Thursday July 12, 2018

Excited About Geofencing Ads? Curb Your Enthusiasm

Geofencing ads

On paper, geofencing advertising sounds cool, if a bit creepy. A location-based targeting tool, geofencing lets you put in your specific, strategically chosen longitudinal and latitudinal coordinates, attach a cookie to all the mobile devices in that location for a set period of time and deliver relevant ads to your target audience for the next few months.

Consider the possibilities. You could advertise to everyone who’s at that expensive trade show without paying to actually go or exhibit. Or, you could promote your product to everyone who shops at a certain store or attends a concert or festival.

But before you go buy a house in the Hamptons with the money you’re sure to make from this channel, a word of caution. I’ve tested geofencing a few times now, and my assessment can be summed up in a word: dud. 

How it Works

If you’re familiar with geofencing or don’t care how it works, skip to the next section. If you’re still with me, here’s the short version.

Geofencing is the tactic of leveraging global positioning (GPS) or radio frequency identification (RFID) to establish a geographic boundary, or if you prefer, a “virtual barrier.” Or, you know, a “geofence.”

Once your geofence has been set up, you can create triggers that deliver an ad, text message or app notification when a mobile device enters (or exits) the targeted area. And then, with the cookie now attached to users’ devices, you can serve them remarketing ads for a given amount of time.

In other words, businesses can draw geographic boundaries and communicate at will with mobile devices entering into that space.

The Problems with Geofencing

Before we get to actual results, let’s address the thing you’re probably already thinking: how is this legal?

There’s no denying that it’s an unsettlingly invasive technology from a privacy standpoint. That scene in Minority Report where Tom Cruise is followed around by creepy personalized ads? We’re getting close.


Not icked out yet? Maybe a story is in order.

Last year, the  Massachusetts Attorney General stopped an ad campaign from Copley Advertising, a firm hired by a Christian organization to execute a geofence around various women’s health clinics so they could target patients in the waiting room or nearby with anti-abortion ads.
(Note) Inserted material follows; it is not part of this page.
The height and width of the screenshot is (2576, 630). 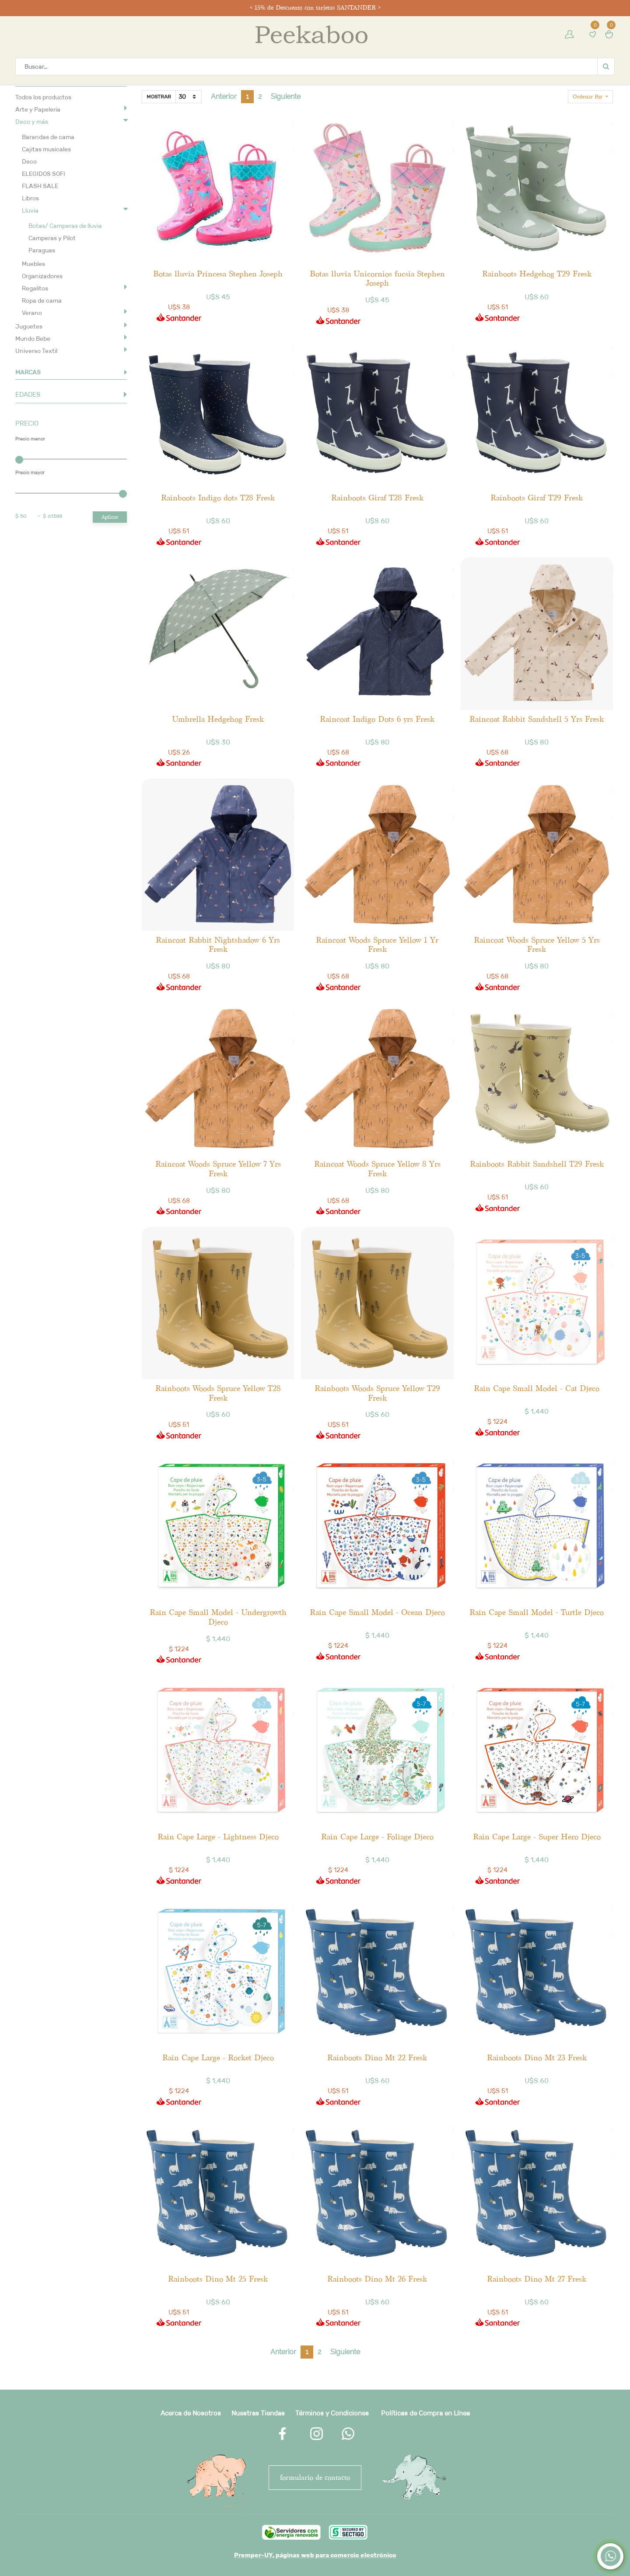 What do you see at coordinates (43, 174) in the screenshot?
I see `ELEGIDOS SOFI` at bounding box center [43, 174].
Again, consider the possibilities.

Aside from any privacy or moral issues you might have with geofencing, there are also the legal issues. In 2016, Massachusetts became one of the first states to enact a consumer protection law against the use of location-based advertising, and other states may follow. And if you’re thinking about geofencing anyone in the EU, forget it — unless you’re looking to open yourself to the fun and exciting world of GDPR violations.

If you’re able to overcome your moral and legal hesitations about this technology and use it anyway as I was (let’s not think too much about the implications there), there’s another problem: the effectiveness. 

We’ve done a couple geofencing tests now using two different platforms, and the results were miserable each time. We saw: 

  • No conversions
  • About as close to zero time spent on the site as possible
  • Nearly a 100% bounce rate

Of course, display campaigns are often talked about as the equivalent of throwing up a digital billboard on the internet; you’re looking for brand awareness over direct lead generation. That said, you typically want to see at least some level of interest to indicate you’re reaching the right people (and that they are real people and not bots or mistaken clicks). 

Could the targeting or the ads themselves have been off? Perhaps, but these weren’t haphazardly chosen geofences — they were chosen because they represented opportunities to target people we had confidence would be good fits for the client based on past campaigns and research. And as far as the ads, in both cases we were using messaging that had shown to be effective with the groups we wanted to reach. 

On top of that, the analytics and reporting contained discrepancies in both cases, too. For example, where they showed x number of clicks and impressions, I saw about half of that come through with the site’s analytics. Which raises the questions: What am I paying for? And why should I trust any of the data I’m receiving from these platforms?

That’s Just Like… Your Opinion, Man

Chances are, someone who reads this will think I’m a naïve fool for giving up on geofencing, and I admit — two tests wouldn't qualify as a conclusive study. But from what I’ve seen, there’s more hype than substance here. The taste in my mouth is too bad to give it another look any time soon. But hey, that’s me. (According to a press release last year from MarketsandMarkets, the geofencing market is projected to grow to $1,825.3 million by 2022 — which means my pessimism is far from universal.)

There are plenty of proven advertising tactics out there that I’ve seen work time and again for small businesses. Maybe I’ll change my tune in the future, but today, I can’t say this is one of them.